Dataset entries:
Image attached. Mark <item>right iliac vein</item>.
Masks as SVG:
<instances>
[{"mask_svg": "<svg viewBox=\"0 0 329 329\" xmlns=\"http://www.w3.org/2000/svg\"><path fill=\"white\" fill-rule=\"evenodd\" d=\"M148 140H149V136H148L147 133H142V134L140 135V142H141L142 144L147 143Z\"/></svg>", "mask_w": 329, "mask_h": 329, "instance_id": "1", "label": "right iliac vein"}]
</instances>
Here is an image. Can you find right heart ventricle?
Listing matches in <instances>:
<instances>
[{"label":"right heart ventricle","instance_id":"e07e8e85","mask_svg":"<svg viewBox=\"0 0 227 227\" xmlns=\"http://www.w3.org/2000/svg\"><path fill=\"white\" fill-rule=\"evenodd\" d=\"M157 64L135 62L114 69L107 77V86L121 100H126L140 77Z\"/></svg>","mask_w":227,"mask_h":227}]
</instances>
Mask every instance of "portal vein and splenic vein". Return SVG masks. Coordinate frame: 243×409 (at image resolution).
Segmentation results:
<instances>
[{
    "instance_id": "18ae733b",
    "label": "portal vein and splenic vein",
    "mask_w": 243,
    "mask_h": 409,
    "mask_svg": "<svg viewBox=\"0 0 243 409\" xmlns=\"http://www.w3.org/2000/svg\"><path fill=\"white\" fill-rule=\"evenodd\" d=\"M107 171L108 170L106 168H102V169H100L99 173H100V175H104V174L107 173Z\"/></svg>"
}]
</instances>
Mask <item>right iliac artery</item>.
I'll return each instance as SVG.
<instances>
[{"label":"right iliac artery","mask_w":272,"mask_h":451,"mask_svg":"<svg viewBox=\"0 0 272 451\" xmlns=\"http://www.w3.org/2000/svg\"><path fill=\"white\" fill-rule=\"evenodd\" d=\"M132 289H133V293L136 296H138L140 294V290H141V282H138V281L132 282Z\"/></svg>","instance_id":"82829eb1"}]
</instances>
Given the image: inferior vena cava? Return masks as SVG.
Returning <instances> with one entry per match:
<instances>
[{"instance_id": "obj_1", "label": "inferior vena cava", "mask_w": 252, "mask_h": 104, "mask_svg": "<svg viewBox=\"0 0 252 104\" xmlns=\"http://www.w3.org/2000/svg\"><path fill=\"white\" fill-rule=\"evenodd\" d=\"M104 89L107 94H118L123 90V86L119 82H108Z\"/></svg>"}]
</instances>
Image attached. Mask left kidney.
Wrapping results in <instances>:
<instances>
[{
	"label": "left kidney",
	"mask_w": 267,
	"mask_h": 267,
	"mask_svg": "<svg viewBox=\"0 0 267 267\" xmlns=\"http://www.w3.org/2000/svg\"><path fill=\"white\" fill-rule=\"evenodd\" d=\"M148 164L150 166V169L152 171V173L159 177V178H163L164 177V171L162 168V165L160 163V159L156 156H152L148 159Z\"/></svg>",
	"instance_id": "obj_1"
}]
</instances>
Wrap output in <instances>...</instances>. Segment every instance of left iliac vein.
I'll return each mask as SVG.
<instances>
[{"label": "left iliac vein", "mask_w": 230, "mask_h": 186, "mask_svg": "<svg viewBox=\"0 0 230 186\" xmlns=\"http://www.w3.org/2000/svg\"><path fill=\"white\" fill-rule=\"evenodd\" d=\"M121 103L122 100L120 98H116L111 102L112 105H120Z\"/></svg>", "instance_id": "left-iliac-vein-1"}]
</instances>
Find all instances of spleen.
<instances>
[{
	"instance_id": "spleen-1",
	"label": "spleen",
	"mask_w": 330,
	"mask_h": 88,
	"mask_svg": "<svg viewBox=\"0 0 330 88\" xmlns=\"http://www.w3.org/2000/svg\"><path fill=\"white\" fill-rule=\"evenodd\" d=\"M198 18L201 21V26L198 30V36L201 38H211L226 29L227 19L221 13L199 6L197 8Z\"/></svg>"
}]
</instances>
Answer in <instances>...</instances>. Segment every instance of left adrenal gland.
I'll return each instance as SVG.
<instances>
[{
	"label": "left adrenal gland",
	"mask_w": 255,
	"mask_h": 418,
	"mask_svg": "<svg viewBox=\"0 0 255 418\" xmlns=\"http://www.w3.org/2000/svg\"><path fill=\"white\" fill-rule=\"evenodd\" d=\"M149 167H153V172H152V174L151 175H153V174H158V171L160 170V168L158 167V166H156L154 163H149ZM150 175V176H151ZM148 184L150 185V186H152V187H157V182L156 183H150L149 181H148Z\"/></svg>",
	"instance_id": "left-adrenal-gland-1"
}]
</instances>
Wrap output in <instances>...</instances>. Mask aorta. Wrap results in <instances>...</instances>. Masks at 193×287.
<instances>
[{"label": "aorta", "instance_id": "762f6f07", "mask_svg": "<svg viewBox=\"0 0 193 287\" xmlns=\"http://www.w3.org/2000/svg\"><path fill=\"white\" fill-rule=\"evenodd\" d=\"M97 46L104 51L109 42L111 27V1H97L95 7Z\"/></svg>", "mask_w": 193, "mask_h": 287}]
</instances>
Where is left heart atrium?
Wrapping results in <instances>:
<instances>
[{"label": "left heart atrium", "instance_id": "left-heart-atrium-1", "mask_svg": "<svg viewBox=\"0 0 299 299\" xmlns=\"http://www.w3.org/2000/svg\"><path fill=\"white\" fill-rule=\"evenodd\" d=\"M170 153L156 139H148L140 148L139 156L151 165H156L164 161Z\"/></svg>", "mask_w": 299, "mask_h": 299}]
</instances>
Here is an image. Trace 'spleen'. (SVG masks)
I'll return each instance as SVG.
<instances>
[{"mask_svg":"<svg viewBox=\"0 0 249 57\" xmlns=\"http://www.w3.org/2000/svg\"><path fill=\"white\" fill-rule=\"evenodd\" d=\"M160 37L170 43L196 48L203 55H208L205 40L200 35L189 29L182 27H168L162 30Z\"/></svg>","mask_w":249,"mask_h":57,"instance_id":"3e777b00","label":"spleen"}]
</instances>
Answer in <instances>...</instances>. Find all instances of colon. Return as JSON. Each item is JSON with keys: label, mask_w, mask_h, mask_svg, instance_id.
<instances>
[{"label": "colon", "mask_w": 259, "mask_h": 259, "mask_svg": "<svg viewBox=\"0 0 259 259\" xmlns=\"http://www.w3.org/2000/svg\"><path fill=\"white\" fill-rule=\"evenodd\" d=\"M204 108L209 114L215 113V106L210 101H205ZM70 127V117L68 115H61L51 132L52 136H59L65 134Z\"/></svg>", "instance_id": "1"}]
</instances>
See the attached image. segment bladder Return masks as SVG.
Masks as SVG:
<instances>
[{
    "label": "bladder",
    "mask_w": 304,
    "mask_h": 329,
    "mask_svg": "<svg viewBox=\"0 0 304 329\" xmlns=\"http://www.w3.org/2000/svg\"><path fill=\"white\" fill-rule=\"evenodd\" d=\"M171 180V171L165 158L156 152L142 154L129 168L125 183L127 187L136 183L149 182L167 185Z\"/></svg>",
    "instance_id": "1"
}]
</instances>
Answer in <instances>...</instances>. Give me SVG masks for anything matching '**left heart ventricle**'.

§ What you will do:
Start at the top line of the records and retype them all exactly.

§ Solution to the problem:
Image attached. Mark <item>right iliac vein</item>.
Masks as SVG:
<instances>
[{"mask_svg": "<svg viewBox=\"0 0 329 329\" xmlns=\"http://www.w3.org/2000/svg\"><path fill=\"white\" fill-rule=\"evenodd\" d=\"M148 140H149V136H148L147 133H142V134L140 135V142H141L142 144L147 143Z\"/></svg>", "mask_w": 329, "mask_h": 329, "instance_id": "1", "label": "right iliac vein"}]
</instances>
Here is an image. Can you find right heart ventricle?
Listing matches in <instances>:
<instances>
[{"label":"right heart ventricle","instance_id":"e07e8e85","mask_svg":"<svg viewBox=\"0 0 227 227\" xmlns=\"http://www.w3.org/2000/svg\"><path fill=\"white\" fill-rule=\"evenodd\" d=\"M157 64L135 62L114 69L107 77V86L121 100H126L140 77Z\"/></svg>","mask_w":227,"mask_h":227}]
</instances>
Mask every instance of "portal vein and splenic vein". Return SVG masks. Coordinate frame: 243×409 (at image resolution).
Segmentation results:
<instances>
[{
    "instance_id": "18ae733b",
    "label": "portal vein and splenic vein",
    "mask_w": 243,
    "mask_h": 409,
    "mask_svg": "<svg viewBox=\"0 0 243 409\" xmlns=\"http://www.w3.org/2000/svg\"><path fill=\"white\" fill-rule=\"evenodd\" d=\"M107 171L108 170L106 168H102V169H100L99 173H100V175H104V174L107 173Z\"/></svg>"
}]
</instances>
Mask <item>right iliac artery</item>.
I'll return each instance as SVG.
<instances>
[{"label":"right iliac artery","mask_w":272,"mask_h":451,"mask_svg":"<svg viewBox=\"0 0 272 451\" xmlns=\"http://www.w3.org/2000/svg\"><path fill=\"white\" fill-rule=\"evenodd\" d=\"M132 289H133V293L136 296H138L140 294V290H141V282H138V281L132 282Z\"/></svg>","instance_id":"82829eb1"}]
</instances>
Given the image: inferior vena cava? Return masks as SVG.
Returning <instances> with one entry per match:
<instances>
[{"instance_id": "obj_1", "label": "inferior vena cava", "mask_w": 252, "mask_h": 104, "mask_svg": "<svg viewBox=\"0 0 252 104\" xmlns=\"http://www.w3.org/2000/svg\"><path fill=\"white\" fill-rule=\"evenodd\" d=\"M104 89L107 94H118L123 90V86L119 82H108Z\"/></svg>"}]
</instances>
Image attached. Mask left kidney.
Wrapping results in <instances>:
<instances>
[{
	"label": "left kidney",
	"mask_w": 267,
	"mask_h": 267,
	"mask_svg": "<svg viewBox=\"0 0 267 267\" xmlns=\"http://www.w3.org/2000/svg\"><path fill=\"white\" fill-rule=\"evenodd\" d=\"M148 164L150 166V169L152 171V173L159 177V178H163L164 177V171L162 168V165L160 163V159L156 156H152L148 159Z\"/></svg>",
	"instance_id": "obj_1"
}]
</instances>
Wrap output in <instances>...</instances>. Segment every instance of left iliac vein.
I'll return each mask as SVG.
<instances>
[{"label": "left iliac vein", "mask_w": 230, "mask_h": 186, "mask_svg": "<svg viewBox=\"0 0 230 186\" xmlns=\"http://www.w3.org/2000/svg\"><path fill=\"white\" fill-rule=\"evenodd\" d=\"M121 103L122 100L120 98H116L111 102L112 105H120Z\"/></svg>", "instance_id": "left-iliac-vein-1"}]
</instances>
Find all instances of spleen.
<instances>
[{
	"instance_id": "spleen-1",
	"label": "spleen",
	"mask_w": 330,
	"mask_h": 88,
	"mask_svg": "<svg viewBox=\"0 0 330 88\" xmlns=\"http://www.w3.org/2000/svg\"><path fill=\"white\" fill-rule=\"evenodd\" d=\"M198 18L201 21V26L198 30V36L201 38H211L226 29L227 19L221 13L199 6L197 8Z\"/></svg>"
}]
</instances>
Answer in <instances>...</instances>. Segment every instance of left adrenal gland.
I'll return each instance as SVG.
<instances>
[{
	"label": "left adrenal gland",
	"mask_w": 255,
	"mask_h": 418,
	"mask_svg": "<svg viewBox=\"0 0 255 418\" xmlns=\"http://www.w3.org/2000/svg\"><path fill=\"white\" fill-rule=\"evenodd\" d=\"M149 167H153V172H152V174L151 175H153V174H158V171L160 170V168L158 167V166H156L154 163H149ZM150 175V176H151ZM148 184L150 185V186H152V187H157V182L156 183H150L149 181H148Z\"/></svg>",
	"instance_id": "left-adrenal-gland-1"
}]
</instances>
Wrap output in <instances>...</instances>. Mask aorta. Wrap results in <instances>...</instances>. Masks at 193×287.
<instances>
[{"label": "aorta", "instance_id": "762f6f07", "mask_svg": "<svg viewBox=\"0 0 193 287\" xmlns=\"http://www.w3.org/2000/svg\"><path fill=\"white\" fill-rule=\"evenodd\" d=\"M97 46L104 51L109 42L111 27V1H97L95 7Z\"/></svg>", "mask_w": 193, "mask_h": 287}]
</instances>
Where is left heart atrium?
Wrapping results in <instances>:
<instances>
[{"label": "left heart atrium", "instance_id": "left-heart-atrium-1", "mask_svg": "<svg viewBox=\"0 0 299 299\" xmlns=\"http://www.w3.org/2000/svg\"><path fill=\"white\" fill-rule=\"evenodd\" d=\"M170 153L156 139H148L140 148L139 156L151 165H156L164 161Z\"/></svg>", "mask_w": 299, "mask_h": 299}]
</instances>
Here is an image. Trace 'spleen'. (SVG masks)
I'll return each instance as SVG.
<instances>
[{"mask_svg":"<svg viewBox=\"0 0 249 57\" xmlns=\"http://www.w3.org/2000/svg\"><path fill=\"white\" fill-rule=\"evenodd\" d=\"M160 37L170 43L196 48L203 55H208L205 40L200 35L189 29L182 27H168L162 30Z\"/></svg>","mask_w":249,"mask_h":57,"instance_id":"3e777b00","label":"spleen"}]
</instances>
Answer in <instances>...</instances>. Find all instances of colon. Return as JSON. Each item is JSON with keys: label, mask_w, mask_h, mask_svg, instance_id.
<instances>
[{"label": "colon", "mask_w": 259, "mask_h": 259, "mask_svg": "<svg viewBox=\"0 0 259 259\" xmlns=\"http://www.w3.org/2000/svg\"><path fill=\"white\" fill-rule=\"evenodd\" d=\"M204 108L209 114L215 113V106L210 101H205ZM70 127V117L68 115H61L51 132L52 136H59L65 134Z\"/></svg>", "instance_id": "1"}]
</instances>
See the attached image. segment bladder Return masks as SVG.
Masks as SVG:
<instances>
[{
    "label": "bladder",
    "mask_w": 304,
    "mask_h": 329,
    "mask_svg": "<svg viewBox=\"0 0 304 329\" xmlns=\"http://www.w3.org/2000/svg\"><path fill=\"white\" fill-rule=\"evenodd\" d=\"M171 180V171L165 158L156 152L142 154L129 168L125 183L127 187L136 183L149 182L167 185Z\"/></svg>",
    "instance_id": "1"
}]
</instances>
Answer in <instances>...</instances>. Give me SVG masks for anything matching '**left heart ventricle**'.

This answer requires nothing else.